Small time crooks: "Bad Samaritan"

The crime movie Bad Samaritan is an unusually small-scale and low-watt project for Dean Devlin, Roland Emmerich's producer on Independence Day and Godzilla, to have got caught up in; it may have been that, as creatives operating at high Hollywood levels often do, he felt an urge to attempt a swift, back-to-basics palate cleanser after the long and reportedly troubled genesis of last year's Geostorm. If so, it is to Devlin what Pain & Gain was to Michael Bay: take that comparison as you will. It opens with a panorama of working-class Portland locales, then settles in for an extended, slightly convoluted first act designed to hold a plot revelation at arm's length from us. The basics are these: fervently anti-corporate photographer Sean (Robert Sheehan, allowed to keep his Irish accent as a migrant's son) has, in his day job as valet for a chichi restaurant, developed a scam whereby he and a colleague rob the homes of the folks whose fancy cars they've been entrusted to park. A profitable run comes to a crashing halt one night after he slithers into the house of thoroughly corporate arsehole Cale (David Tennant) and discovers a woman (Kerry Condon) chained up in his basement. If it takes a while to set it up, here is a pleasingly cruel dilemma for a 2018 movie to land its protagonist in. Call the police, and risk being busted for breaking-and-entering; don't call the police, and become a possible accomplice in the death of an innocent. Not even the director of Geostorm can entirely mess this premise up.

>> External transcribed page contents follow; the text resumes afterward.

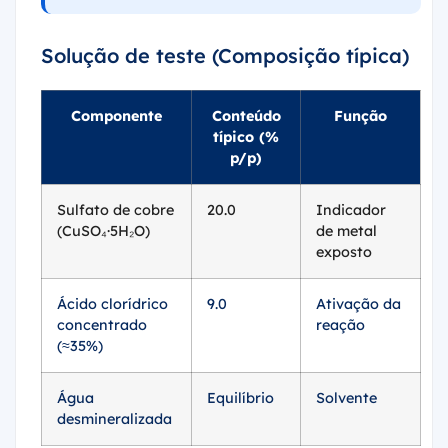
Solução de teste (Composição típica)
Componente
Conteúdo
Função
típico (%
p/p)
Sulfato de cobre
20.0
Indicador
(CuSO₄·5H₂O)
de metal
exposto
Ácido clorídrico
9.0
Ativação da
concentrado
reação
(≈35%)
Água
Equilíbrio
Solvente
desmineralizada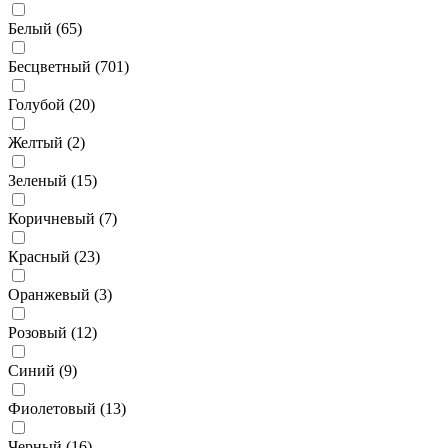
Белый (
65
)
Бесцветный (
701
)
Голубой (
20
)
Желтый (
2
)
Зеленый (
15
)
Коричневый (
7
)
Красный (
23
)
Оранжевый (
3
)
Розовый (
12
)
Синий (
9
)
Фиолетовый (
13
)
Черный (
16
)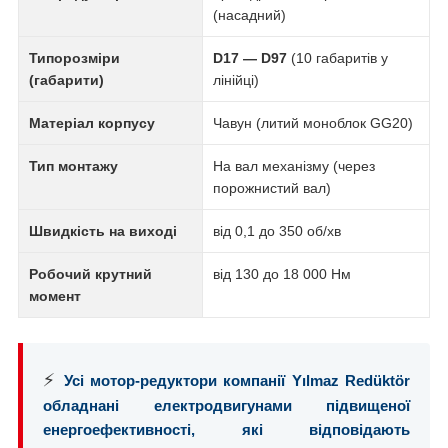
(насадний)
Типорозміри
D17 — D97
(10 габаритів у
(габарити)
лінійці)
Матеріал корпусу
Чавун (литий моноблок GG20)
Тип монтажу
На вал механізму (через
порожнистий вал)
Швидкість на виході
від 0,1 до 350 об/хв
Робочий крутний
від 130 до 18 000 Нм
момент
⚡
Усі мотор-редуктори компанії Yılmaz Redüktör
обладнані електродвигунами підвищеної
енергоефективності, які відповідають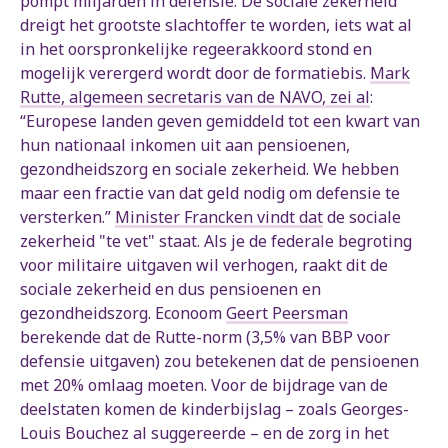
pompt miljarden in defensie. De sociale zekerheid
dreigt het grootste slachtoffer te worden, iets wat al
in het oorspronkelijke regeerakkoord stond en
mogelijk verergerd wordt door de formatiebis.
Mark
Rutte, algemeen secretaris van de NAVO, zei al
:
“Europese landen geven gemiddeld tot een kwart van
hun nationaal inkomen uit aan pensioenen,
gezondheidszorg en sociale zekerheid. We hebben
maar een fractie van dat geld nodig om defensie te
versterken.”
Minister Francken vindt dat
de sociale
zekerheid "te vet" staat. Als je de federale begroting
voor militaire uitgaven wil verhogen, raakt dit de
sociale zekerheid en dus pensioenen en
gezondheidszorg. Econoom
Geert Peersman
berekende dat de Rutte-norm (3,5% van BBP voor
defensie uitgaven) zou betekenen dat de pensioenen
met 20% omlaag moeten. Voor de bijdrage van de
deelstaten komen de kinderbijslag – zoals Georges-
Louis Bouchez al suggereerde – en de zorg in het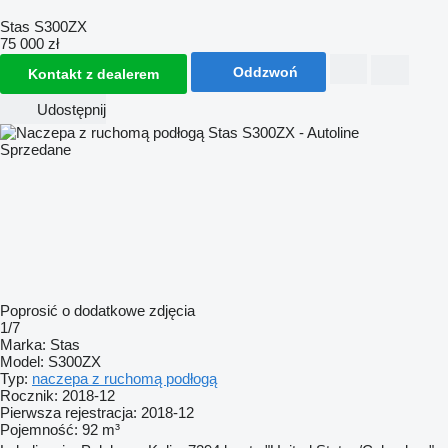
Stas S300ZX
75 000 zł
Oddzwoń
Kontakt z dealerem
Udostępnij
Sprzedane
Poprosić o dodatkowe zdjęcia
1/7
Marka:
Stas
Model:
S300ZX
Typ:
naczepa z ruchomą podłogą
Rocznik:
2018-12
Pierwsza rejestracja:
2018-12
Pojemność:
92 m³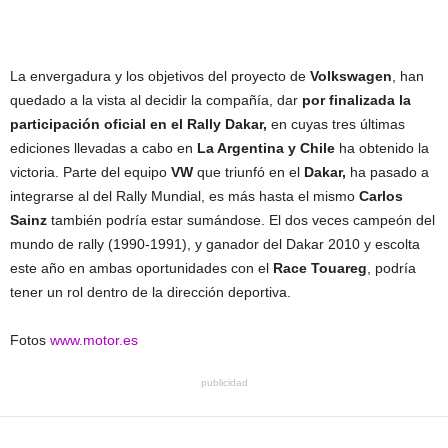
La envergadura y los objetivos del proyecto de
Volkswagen
, han
quedado a la vista al decidir la compañía, dar
por finalizada la
participación oficial en el Rally Dakar,
en cuyas tres últimas
ediciones llevadas a cabo en
La Argentina y Chile
ha obtenido la
victoria. Parte del equipo
VW
que triunfó en el
Dakar,
ha pasado a
integrarse al del Rally Mundial, es más hasta el mismo
Carlos
Sainz
también podría estar sumándose. El dos veces campeón del
mundo de rally (1990-1991), y ganador del Dakar 2010 y escolta
este año en ambas oportunidades con el
Race Touareg
, podría
tener un rol dentro de la dirección deportiva.
Fotos
www.motor.es
publicidad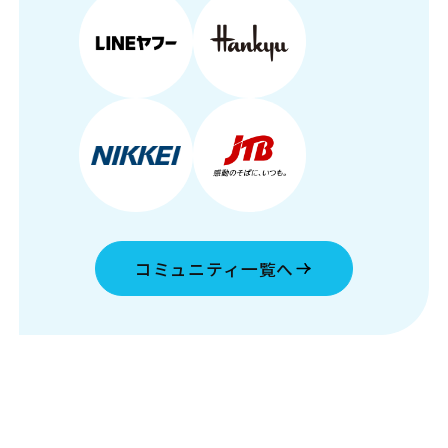
コミュニティ一覧へ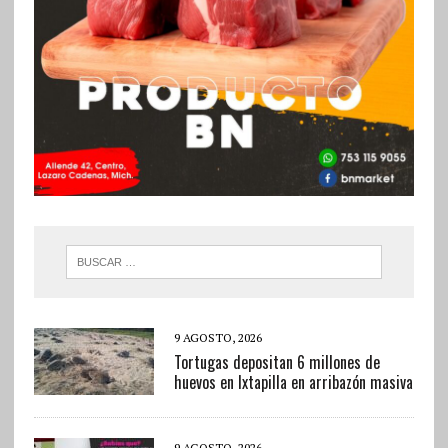
9 AGOSTO, 2026
Tortugas depositan 6 millones de
huevos en Ixtapilla en arribazón masiva
9 AGOSTO, 2026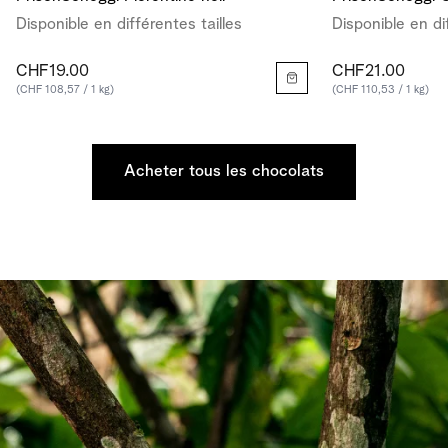
Disponible en différentes tailles
Disponible en di
CHF19.00
CHF21.00
(CHF 108,57 / 1 kg)
(CHF 110,53 / 1 kg)
Acheter tous les chocolats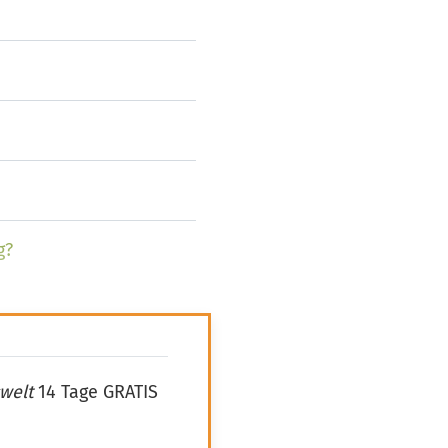
g?
welt
14 Tage GRATIS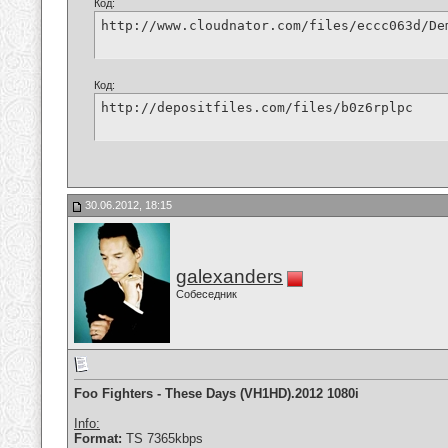
Код:
http://www.cloudnator.com/files/eccc063d/De
Код:
http://depositfiles.com/files/b0z6rplpc
30.06.2012, 18:15
galexanders
Собеседник
Foo Fighters - These Days (VH1HD).2012 1080i
Info:
Format:
TS 7365kbps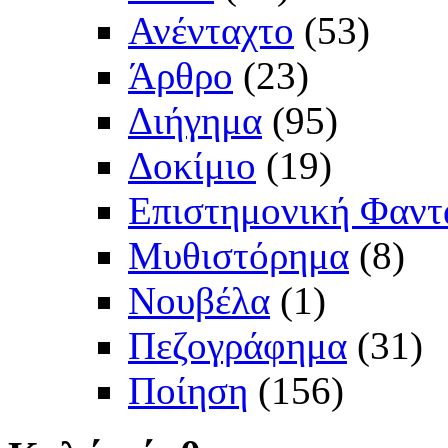
Ανένταχτο
(53)
Άρθρο
(23)
Διήγημα
(95)
Δοκίμιο
(19)
Επιστημονική Φαντ
Μυθιστόρημα
(8)
Νουβέλα
(1)
Πεζογράφημα
(31)
Ποίηση
(156)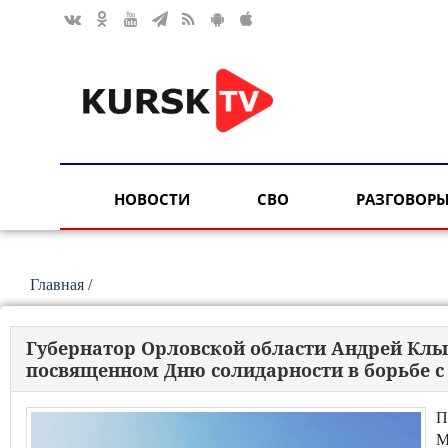
НОВОСТИ
СВО
РАЗГОВОРЫ
Главная
/
Губернатор Орловской области Андрей Клы
посвященном Дню солидарности в борьбе 
П
М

Granted, subsequent acts mostly unfold as throwback thriller runaround - Sean trying to prove to the authorities that he's not crying wolf, Cale suavely fending off official inquiries and going after his accuser, minor characters being set up for nasty falls - yet individual setpieces are capably staged, and Devlin gets more out of his performers than the apocalyptic blustering his blockbusters have generally traded in. Tennant, pinch-faced and insouciant, appears to be having a lot of fun ensuring his poundstore Patrick Bateman has precisely zero redeeming features; the generally unsympathetic Sheehan (anybody remember Jet Trash, cited in a bizarre in-jokey reference here?) is as effective in this role as - and this isn't entirely a backhanded compliment - Shia LaBeouf was in 2007's Disturbia. That may be the best indicator of the level everybody's operating at here - not Hitchcock, but mock-Hitchcock (or mock-mock-Hitchcock). Still, there are worse creatives for a prominent producer-director angling for a new career path to model themselves on, and this is one of those rare occasions where dialling back the excess - slashing the budget, trawling a less illustrious talent pool, limiting the camera to a few city blocks - really does seem to have refocused a filmmaker into thinking about the plot mechanics that transform story into movie. There remain elements you might well splutter at or quibble with if this were a more serious venture, but here seem to come with the lurid, all-but-straight-to-streaming territory: the use of women as props, some shoddy VFX, a very Nineties protagonist who, when it comes to it, just won't fucking die. Yet watched on VoD or a long-haul flight, it'll sweep you up and carry you along just fine: there will be bigger, starrier thrillers released on many more screens this year that won't work half as well.

Bad Samaritan is now showing in selected cinemas, ahead of its DVD release on October 8.